In your copy, each record should read exactly as it does below, and no pictures should be present.

---

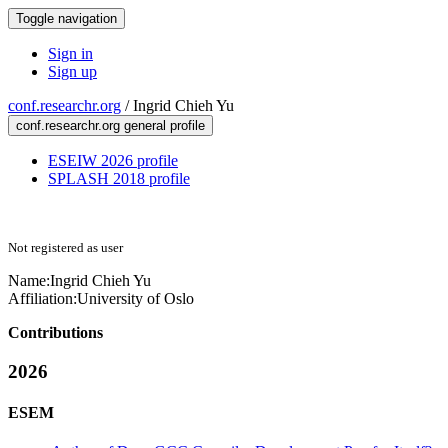
Toggle navigation
Sign in
Sign up
conf.researchr.org
/
Ingrid Chieh Yu
conf.researchr.org general profile
ESEIW 2026 profile
SPLASH 2018 profile
Not registered as user
Name:
Ingrid Chieh
Yu
Affiliation:
University of Oslo
Contributions
2026
ESEM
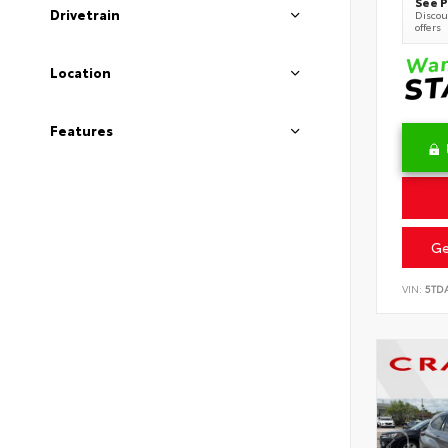
See P
Drivetrain
Discoun
offers
Location
Features
Ge
VIN:
5TD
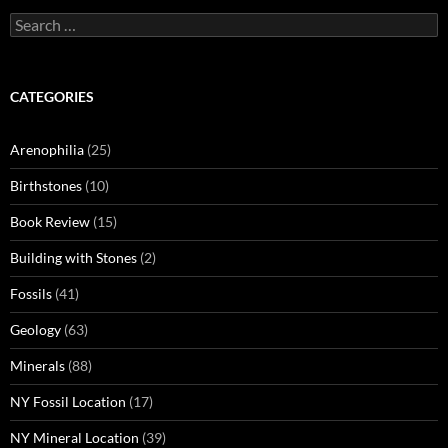
Search
for:
CATEGORIES
Arenophilia
(25)
Birthstones
(10)
Book Review
(15)
Building with Stones
(2)
Fossils
(41)
Geology
(63)
Minerals
(88)
NY Fossil Location
(17)
NY Mineral Location
(39)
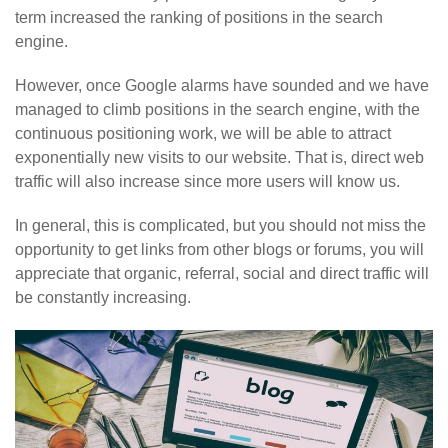
term increased the ranking of positions in the search
engine.
However, once Google alarms have sounded and we have
managed to climb positions in the search engine, with the
continuous positioning work, we will be able to attract
exponentially new visits to our website. That is, direct web
traffic will also increase since more users will know us.
In general, this is complicated, but you should not miss the
opportunity to get links from other blogs or forums, you will
appreciate that organic, referral, social and direct traffic will
be constantly increasing.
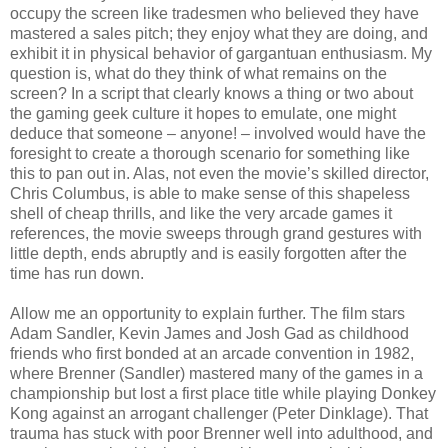
occupy the screen like tradesmen who believed they have
mastered a sales pitch; they enjoy what they are doing, and
exhibit it in physical behavior of gargantuan enthusiasm. My
question is, what do they think of what remains on the
screen? In a script that clearly knows a thing or two about
the gaming geek culture it hopes to emulate, one might
deduce that someone – anyone! – involved would have the
foresight to create a thorough scenario for something like
this to pan out in. Alas, not even the movie’s skilled director,
Chris Columbus, is able to make sense of this shapeless
shell of cheap thrills, and like the very arcade games it
references, the movie sweeps through grand gestures with
little depth, ends abruptly and is easily forgotten after the
time has run down.
Allow me an opportunity to explain further. The film stars
Adam Sandler, Kevin James and Josh Gad as childhood
friends who first bonded at an arcade convention in 1982,
where Brenner (Sandler) mastered many of the games in a
championship but lost a first place title while playing Donkey
Kong against an arrogant challenger (Peter Dinklage). That
trauma has stuck with poor Brenner well into adulthood, and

---

Written reply —
Toggle navigation
Sign in
Sign up
conf.researchr.org
/
Ingrid Chieh Yu
conf.researchr.org general profile
ESEIW 2026 profile
SPLASH 2018 profile
Not registered as user
Name:
Ingrid Chieh
Yu
Affiliation:
University of Oslo
Contributions
2026
ESEM
See P
Drivetrain
Discoun
offers
Location
Features
Ge
VIN:
5TD
Search
for:
CATEGORIES
Arenophilia
(25)
Birthstones
(10)
Book Review
(15)
Building with Stones
(2)
Fossils
(41)
Geology
(63)
Minerals
(88)
NY Fossil Location
(17)
NY Mineral Location
(39)
term increased the ranking of positions in the search
engine.
However, once Google alarms have sounded and we have
managed to climb positions in the search engine, with the
continuous positioning work, we will be able to attract
exponentially new visits to our website. That is, direct web
traffic will also increase since more users will know us.
In general, this is complicated, but you should not miss the
opportunity to get links from other blogs or forums, you will
appreciate that organic, referral, social and direct traffic will
be constantly increasing.
occupy the screen like tradesmen who believed they have
mastered a sales pitch; they enjoy what they are doing, and
exhibit it in physical behavior of gargantuan enthusiasm. My
question is, what do they think of what remains on the
screen? In a script that clearly knows a thing or two about
the gaming geek culture it hopes to emulate, one might
deduce that someone – anyone! – involved would have the
foresight to create a thorough scenario for something like
this to pan out in. Alas, not even the movie’s skilled director,
Chris Columbus, is able to make sense of this shapeless
shell of cheap thrills, and like the very arcade games it
references, the movie sweeps through grand gestures with
little depth, ends abruptly and is easily forgotten after the
time has run down.
Allow me an opportunity to explain further. The film stars
Adam Sandler, Kevin James and Josh Gad as childhood
friends who first bonded at an arcade convention in 1982,
where Brenner (Sandler) mastered many of the games in a
championship but lost a first place title while playing Donkey
Kong against an arrogant challenger (Peter Dinklage). That
trauma has stuck with poor Brenner well into adulthood, and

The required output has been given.